Think through more granular permission and user management

bickelj commented 2 months ago

To the extent possible, I think we should let Keycloak be canonical for users, groups, and permissions. In the worst case, that means syncing data from Keycloak on occasion into PDC with some data redundancy. In the best case, it means PDC exclusively uses Keycloak interfaces to manage users. Keycloak has no concept of our data model (nor should it), so this means we will need to reference Keycloak objects from PDC.

bickelj commented 1 month ago

Looking through Keycloak authorization docs, Keycloak seems to have the ability to know about our application resources and to protect them. This is the reverse of what I said above regarding Keycloak not having a concept of our data model. My sense at the moment is that if we have to make updates in Keycloak for each and every record within one of our entities (example: adding a new organization or proposal causes a new resource created/tracked in Keycloak) I would hesitate to take that route right away. We don't want to merely protect /blah, we want to assign ownership of /blah/5 to one party and assign ownership of /blah/6 to another, etc.

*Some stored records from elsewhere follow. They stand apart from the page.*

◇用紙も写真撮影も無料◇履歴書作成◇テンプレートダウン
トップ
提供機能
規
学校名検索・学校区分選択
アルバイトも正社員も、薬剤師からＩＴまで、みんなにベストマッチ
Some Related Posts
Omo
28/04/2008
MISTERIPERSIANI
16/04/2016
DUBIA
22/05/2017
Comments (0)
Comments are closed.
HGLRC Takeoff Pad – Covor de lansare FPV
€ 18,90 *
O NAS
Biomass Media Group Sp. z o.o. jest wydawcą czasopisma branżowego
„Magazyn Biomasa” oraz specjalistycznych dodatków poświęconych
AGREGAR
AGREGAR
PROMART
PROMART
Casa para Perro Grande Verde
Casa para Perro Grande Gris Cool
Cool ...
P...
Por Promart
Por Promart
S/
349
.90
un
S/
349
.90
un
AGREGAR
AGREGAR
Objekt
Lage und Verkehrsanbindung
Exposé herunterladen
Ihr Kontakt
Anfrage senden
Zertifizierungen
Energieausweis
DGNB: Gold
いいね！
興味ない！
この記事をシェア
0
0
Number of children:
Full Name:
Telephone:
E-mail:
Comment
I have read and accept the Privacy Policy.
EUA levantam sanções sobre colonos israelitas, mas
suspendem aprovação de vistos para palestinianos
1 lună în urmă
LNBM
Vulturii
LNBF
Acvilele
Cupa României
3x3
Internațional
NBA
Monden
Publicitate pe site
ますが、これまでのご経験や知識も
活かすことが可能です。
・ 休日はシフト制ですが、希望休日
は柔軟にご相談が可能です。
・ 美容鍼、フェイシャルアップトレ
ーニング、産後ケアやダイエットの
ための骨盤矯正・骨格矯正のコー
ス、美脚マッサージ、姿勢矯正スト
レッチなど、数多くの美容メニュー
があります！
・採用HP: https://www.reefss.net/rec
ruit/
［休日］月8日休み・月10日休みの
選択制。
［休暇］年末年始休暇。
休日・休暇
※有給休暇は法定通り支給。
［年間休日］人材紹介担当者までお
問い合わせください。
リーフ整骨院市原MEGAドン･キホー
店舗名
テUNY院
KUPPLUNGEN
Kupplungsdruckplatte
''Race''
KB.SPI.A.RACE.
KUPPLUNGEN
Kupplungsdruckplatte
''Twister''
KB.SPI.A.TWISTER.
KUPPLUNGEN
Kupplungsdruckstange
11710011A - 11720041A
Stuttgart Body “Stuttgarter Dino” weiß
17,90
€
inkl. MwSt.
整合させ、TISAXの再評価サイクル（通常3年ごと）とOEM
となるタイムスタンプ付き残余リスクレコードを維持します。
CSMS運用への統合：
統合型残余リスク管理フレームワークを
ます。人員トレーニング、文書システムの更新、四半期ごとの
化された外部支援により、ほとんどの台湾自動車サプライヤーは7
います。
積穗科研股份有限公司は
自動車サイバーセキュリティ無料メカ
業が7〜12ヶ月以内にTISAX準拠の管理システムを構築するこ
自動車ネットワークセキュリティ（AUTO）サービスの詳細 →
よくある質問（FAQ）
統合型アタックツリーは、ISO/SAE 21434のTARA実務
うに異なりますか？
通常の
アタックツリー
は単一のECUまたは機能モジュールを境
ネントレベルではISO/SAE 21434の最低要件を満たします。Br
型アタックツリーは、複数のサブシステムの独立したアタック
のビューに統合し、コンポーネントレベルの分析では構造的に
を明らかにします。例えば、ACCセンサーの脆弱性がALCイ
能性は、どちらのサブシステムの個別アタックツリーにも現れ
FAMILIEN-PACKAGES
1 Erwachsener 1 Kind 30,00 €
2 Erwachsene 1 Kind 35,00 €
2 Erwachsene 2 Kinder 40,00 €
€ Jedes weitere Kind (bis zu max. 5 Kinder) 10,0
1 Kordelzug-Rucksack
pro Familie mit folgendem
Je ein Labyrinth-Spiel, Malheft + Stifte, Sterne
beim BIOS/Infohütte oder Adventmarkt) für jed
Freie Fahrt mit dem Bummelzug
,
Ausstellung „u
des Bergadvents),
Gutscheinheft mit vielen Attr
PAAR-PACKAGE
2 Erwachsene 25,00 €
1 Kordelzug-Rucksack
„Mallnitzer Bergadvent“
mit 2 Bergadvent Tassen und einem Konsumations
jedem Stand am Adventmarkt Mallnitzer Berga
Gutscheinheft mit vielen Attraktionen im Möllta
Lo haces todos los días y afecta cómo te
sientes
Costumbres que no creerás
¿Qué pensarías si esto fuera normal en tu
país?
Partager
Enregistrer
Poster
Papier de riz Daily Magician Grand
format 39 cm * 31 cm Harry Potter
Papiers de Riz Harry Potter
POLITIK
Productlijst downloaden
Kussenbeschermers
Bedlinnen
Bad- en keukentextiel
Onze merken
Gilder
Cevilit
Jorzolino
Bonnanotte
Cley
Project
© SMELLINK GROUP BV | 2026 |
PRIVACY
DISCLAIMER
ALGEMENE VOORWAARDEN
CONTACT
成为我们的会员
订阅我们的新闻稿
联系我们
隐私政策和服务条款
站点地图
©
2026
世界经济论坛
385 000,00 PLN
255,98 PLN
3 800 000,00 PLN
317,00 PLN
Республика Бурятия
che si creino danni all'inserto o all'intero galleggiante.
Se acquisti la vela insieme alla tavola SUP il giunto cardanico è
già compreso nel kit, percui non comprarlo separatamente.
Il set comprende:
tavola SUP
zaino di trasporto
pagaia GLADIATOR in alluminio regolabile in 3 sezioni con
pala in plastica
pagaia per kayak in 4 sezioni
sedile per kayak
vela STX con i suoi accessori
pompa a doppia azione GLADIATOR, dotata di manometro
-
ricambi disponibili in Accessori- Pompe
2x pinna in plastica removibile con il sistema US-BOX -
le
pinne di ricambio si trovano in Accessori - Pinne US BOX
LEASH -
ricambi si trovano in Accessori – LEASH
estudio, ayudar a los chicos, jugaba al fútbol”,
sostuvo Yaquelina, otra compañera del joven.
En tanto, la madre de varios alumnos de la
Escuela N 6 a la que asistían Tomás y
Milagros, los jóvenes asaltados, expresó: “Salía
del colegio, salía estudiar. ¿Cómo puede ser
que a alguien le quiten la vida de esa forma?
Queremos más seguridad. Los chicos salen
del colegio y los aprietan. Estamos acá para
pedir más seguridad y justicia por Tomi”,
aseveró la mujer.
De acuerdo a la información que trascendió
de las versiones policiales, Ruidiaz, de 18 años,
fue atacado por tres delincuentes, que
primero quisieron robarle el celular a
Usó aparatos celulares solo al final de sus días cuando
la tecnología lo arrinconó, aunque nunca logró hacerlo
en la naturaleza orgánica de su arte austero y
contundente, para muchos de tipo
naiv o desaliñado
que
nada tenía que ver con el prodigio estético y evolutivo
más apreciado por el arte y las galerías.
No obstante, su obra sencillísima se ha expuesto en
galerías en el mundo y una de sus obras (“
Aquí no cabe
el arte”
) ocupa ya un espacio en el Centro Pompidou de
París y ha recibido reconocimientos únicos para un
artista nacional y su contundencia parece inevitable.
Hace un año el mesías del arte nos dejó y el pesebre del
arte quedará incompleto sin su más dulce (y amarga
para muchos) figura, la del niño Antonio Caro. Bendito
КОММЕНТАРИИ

One of the first things of note is that fine-grained authorization appears to be per Keycloak client. So that's the app (front-end) or the service (back-end) or the openapi docs client (back-end docs). I suppose that makes sense: it is resources within a given client (app) that are protected. On the other hand, if I'm logged into the front-end I still want to be able to access my back-end resources if I should be able to access those, and I want those permissions to be irrespective of if I logged into openapi docs or app or I am using curl. So if I can't model permissions once in a sensible way, e.g. for the service back-end resources, and have those permissions used across clients, using this particular means in Keycloak (per-client fine-grained authorization) seems like a non-starter to me.

slifty commented 1 month ago

@bickelj in the last phase we began to adopt a philosophy of: "keycloak is responsible for roles, but PDC is responsible for permissions"

Which is to say, keycloak would have things like "superuser" in it, but PDC would be responsible for knowing "this account is { associated with} with { Insert PDC Domain Entity Here }"

For instance, in that model Keycloak wouldn't be the place where a given account gets associated as having ownership permissions of a given organization.

I think this is the correct approach? You probably have a better sense than me. It seems the less we force KeyCloak to undertand the PDC the better we are in the long run (e.g. we rely on KeyCloak for authentication, we rely on PDC for authorization)

bickelj commented 1 month ago

@slifty That appears to be the most sustainable and balanced approach, yes. However, I'm considering if it's feasible for "PDC is responsible for permissions" to mean "PDC uses a standard permissions API exposed by Keycloak to manage permissions for PDC." At the moment it is still looking too complex.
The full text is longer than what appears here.